Si l'essentiel des placements semble concerner des biens immobiliers, les Ben Ali disposeraient aussi d'une solide fortune répartie sur divers comptes en banque à Paris, soit dans des banques françaises, soit dans des succursales parisiennes de banques tunisiennes et suisses.
Pour l'heure, malgré les déclarations de Christine Lagarde sur la volonté de Paris de faire preuve de la plus extrême vigilance sur d'éventuels mouvements financiers autour des Ben Ali, rien n'empêche juridiquement les titulaires des comptes de disposer de leur argent. Dès la fin de la semaine dernière, Tracfin, la cellule antiblanchiment de Bercy, a demandé aux banques de signaler tous les mouvements sur les comptes identifiés des deux familles. En cas de nécessité, Tracfin pourrait prendre des mesures de blocage sur ces comptes pendant quarante-huit heures maximum. En outre, la ministre de l'Economie déclarait mardi à l'Assemblée nationale avoir demandé à Tracfin de «saisir les notaires et les avocats pour qu'ils exercent une vigilance absolue sur les actifs appartenant de près ou de loin à la famille Ben Ali». En d'autres termes, que la famille ne puisse pas vendre des biens en toute discrétion.
L'affaire risque de se déplacer rapidement sur le front judiciaire.
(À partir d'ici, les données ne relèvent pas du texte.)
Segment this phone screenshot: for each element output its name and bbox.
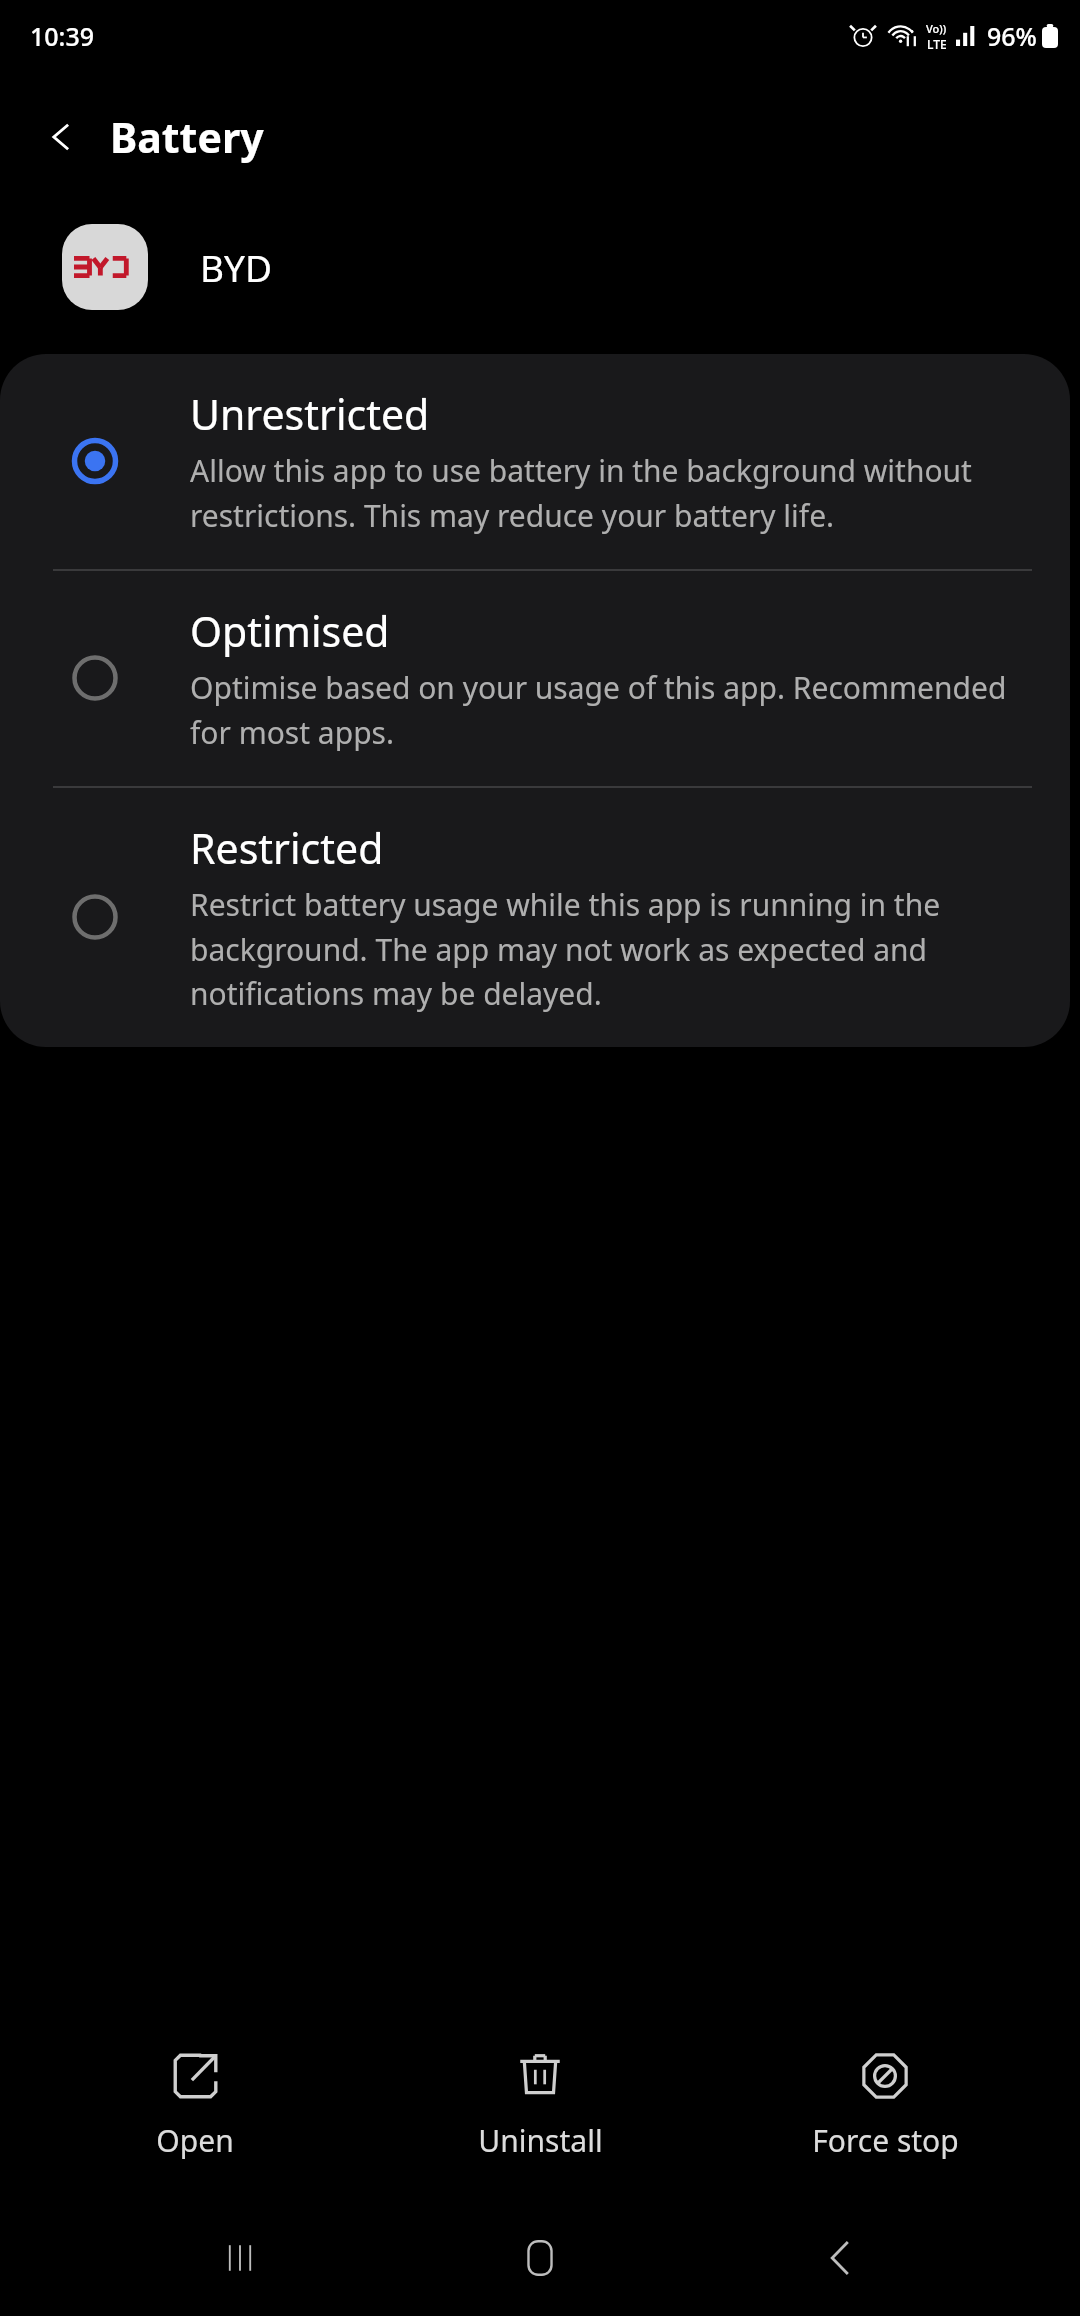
button[interactable]: Unrestricted [0, 354, 1070, 569]
staticText: Vo)) [926, 21, 947, 36]
staticText: Uninstall [478, 2120, 603, 2161]
button[interactable]: Home [480, 2213, 600, 2303]
button[interactable]: Open [45, 2040, 345, 2171]
button[interactable]: Back [780, 2213, 900, 2303]
button[interactable]: Force stop [735, 2040, 1035, 2171]
staticText: LTE [927, 36, 947, 52]
staticText: Optimise based on your usage of this app… [190, 667, 1012, 752]
staticText: Restricted [190, 820, 384, 876]
button[interactable]: BYD [0, 202, 1080, 332]
staticText: 10:39 [30, 19, 95, 53]
staticText: Battery [110, 109, 264, 165]
staticText: Open [156, 2120, 234, 2161]
staticText: Allow this app to use battery in the bac… [190, 450, 1012, 535]
button[interactable]: Back [26, 101, 98, 173]
staticText: Restrict battery usage while this app is… [190, 884, 1012, 1013]
button[interactable]: Optimised [0, 571, 1070, 786]
staticText: Optimised [190, 603, 390, 659]
staticText: BYD [200, 242, 273, 292]
staticText: 96% [987, 19, 1037, 53]
staticText: Unrestricted [190, 386, 430, 442]
staticText: Force stop [812, 2120, 959, 2161]
button[interactable]: Uninstall [390, 2040, 690, 2171]
button[interactable]: Recents [180, 2213, 300, 2303]
button[interactable]: Restricted [0, 788, 1070, 1047]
Trois ONG, Transparency International, Sherpa et la Commission arabe des droits humains ont déposé plainte lundi soir auprès du parquet de Paris pour détournement de fonds publics. «Notre objectif, explique Daniel Lebègue, de Transparency, est triple: identifier de manière précise les actifs et l'état des comptes des Ben Ali, obtenir un gel durable de ces biens grâce à une décision de justice, et enfin, restituer ces biens détournés à l'Etat tunisien.»